Class: Arachni::Spider

Inherits:

Object

Object
Arachni::Spider

show all

Includes:

UI::Output

Defined in:

lib/spider.rb

Overview

Spider class

Crawls the URL in opts[:url] and grabs the HTML code and headers.

@author: Anastasios “Zapotek” Laskos

                                     <tasos.laskos@gmail.com>
                                     <zapotek@segfault.gr>

@version: 0.1-pre

Instance Attribute Summary (collapse)

- (Proc) on_every_page_blocks readonly
Code block to be executed on each page.
- (Options) opts readonly
- (Array) sitemap readonly
Sitemap, array of links.

Instance Method Summary (collapse)

- (Spider) initialize(opts) constructor
Constructor
Instantiates Spider class with user options.
- (self) on_every_page(&block)
Hook for further analysis of pages, statistics etc.
- (Array) run(&block)
Runs the Spider and passes the url, html and headers Hash.

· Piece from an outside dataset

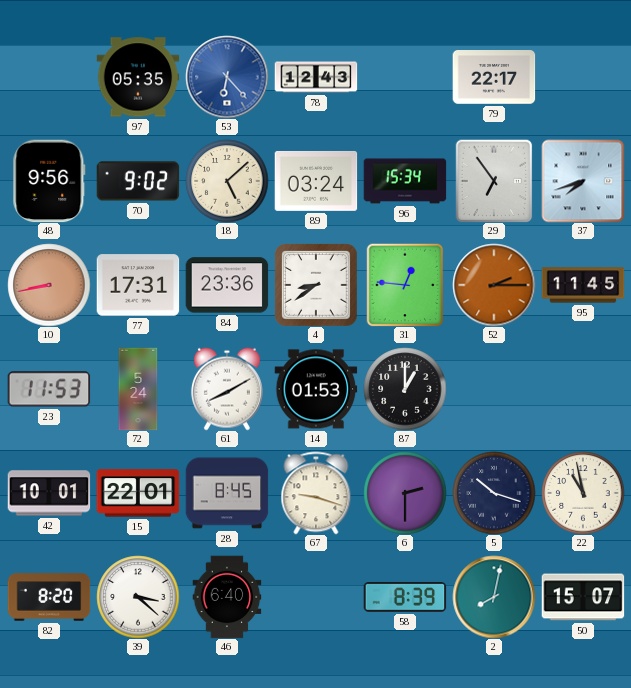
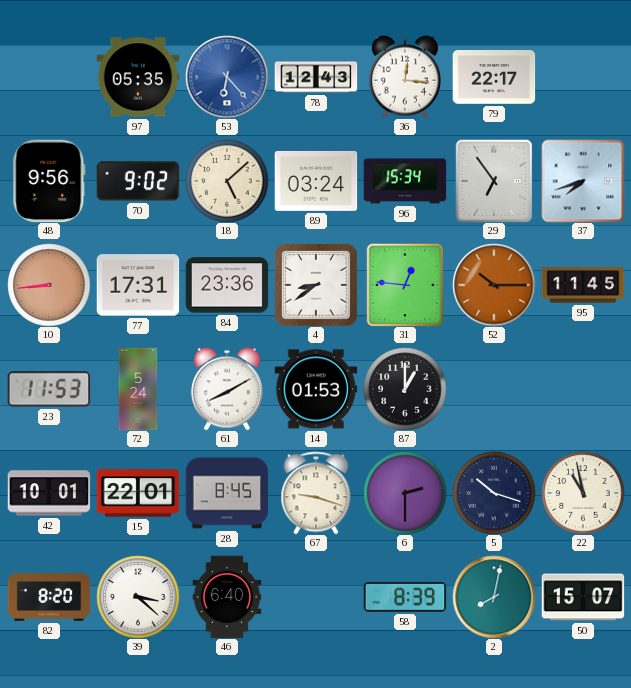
36: none -> 12:16
10: 8:43 -> 8:44
52: 2:15 -> 10:15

Methods included from UI::Output

#debug!, #debug?, #only_positives!, #only_positives?, #print_debug, #print_debug_backtrace, #print_debug_pp, #print_error, #print_info, #print_line, #print_ok, #print_status, #print_verbose, #verbose!, #verbose?

Constructor Details

- (Spider) initialize(opts)

Constructor
Instantiates Spider class with user options.

Parameters:

(Options) opts

# File 'lib/spider.rb', line 63

def initialize( opts )
    @opts = opts
    @anemone_opts = {
        :threads              =>  3,
        :discard_page_bodies  =>  false,
        :delay                =>  0,
        :obey_robots_txt      =>  false,
        :depth_limit          =>  false,
        :link_count_limit     =>  false,
        :redirect_limit       =>  false,
        :storage              =>  nil,
        :cookies              =>  nil,
        :accept_cookies       =>  true,
        :proxy_addr           =>  nil,
        :proxy_port           =>  nil,
        :proxy_user           =>  nil,
        :proxy_pass           =>  nil
    }

    hash_opts = @opts.to_h
    @anemone_opts.each_pair {
        |k, v|
        @anemone_opts[k] = hash_opts[k.to_s] if hash_opts[k.to_s]
    }
    
    @anemone_opts = @anemone_opts.merge( hash_opts )
    
    @sitemap = []
    @on_every_page_blocks = []

    # if we have no 'include' patterns create one that will match
    # everything, like '.*'
    @opts.include =
        @opts.include.empty? ? [ Regexp.new( '.*' ) ] : @opts.include
end

Instance Attribute Details

- (Proc) on_every_page_blocks (readonly)

Code block to be executed on each page

Returns:

(Proc)



55
56
57

# File 'lib/spider.rb', line 55

def on_every_page_blocks
  @on_every_page_blocks
end

- (Options) opts (readonly)

Returns:

(Options)



41
42
43

# File 'lib/spider.rb', line 41

def opts
  @opts
end

- (Array) sitemap (readonly)

Sitemap, array of links

Returns:

(Array)



48
49
50

# File 'lib/spider.rb', line 48

def sitemap
  @sitemap
end

Instance Method Details

- (self) on_every_page(&block)

Hook for further analysis of pages, statistics etc.

Parameters:

(Proc) block —
code to be executed for every page

Returns:

(self)

# File 'lib/spider.rb', line 172

def on_every_page( &block )
    @on_every_page_blocks.push( block )
    self
end

- (Array) run(&block)

Runs the Spider and passes the url, html and headers Hash

Parameters:

(Proc) block —
a block expecting url, html, cookies

Returns:

(Array) —
array of links, a sitemap

# File 'lib/spider.rb', line 107

def run( &block )

    i = 1
    # start the crawl
    Anemone.crawl( @opts.url, @anemone_opts ) {
        |anemone|
        
        # apply 'exclude' patterns
        anemone.skip_links_like( @opts.exclude ) if @opts.exclude
        
        # apply 'include' patterns and grab matching pages
        # as they are discovered
        anemone.on_pages_like( @opts.include ) {
            |page|

            url = page.url.to_s
            
            # something went kaboom, tell the user and skip the page
            if page.error
                print_error( "[Error: " + (page.error.to_s) + "] " + url )
                print_debug_backtrace( page.error )
                next
            end

            # push the url in the sitemap
            @sitemap.push( url )

            print_line
            print_status( "[HTTP: #{page.code}] " + url )
            
            # call the block...if we have one
            if block
                block.call( url, page.body, page.headers )
            end

            # run blocks specified later 
            @on_every_page_blocks.each {
                |block|
                block.call( page )
            }

            # we don't need the HTML doc anymore
            page.discard_doc!( )

            # make sure we obey the link count limit and
            # return if we have exceeded it.
            if( @opts.link_count_limit &&
                @opts.link_count_limit <= i )
                return @sitemap.uniq
            end

            i+=1
        }
    }

    return @sitemap.uniq
end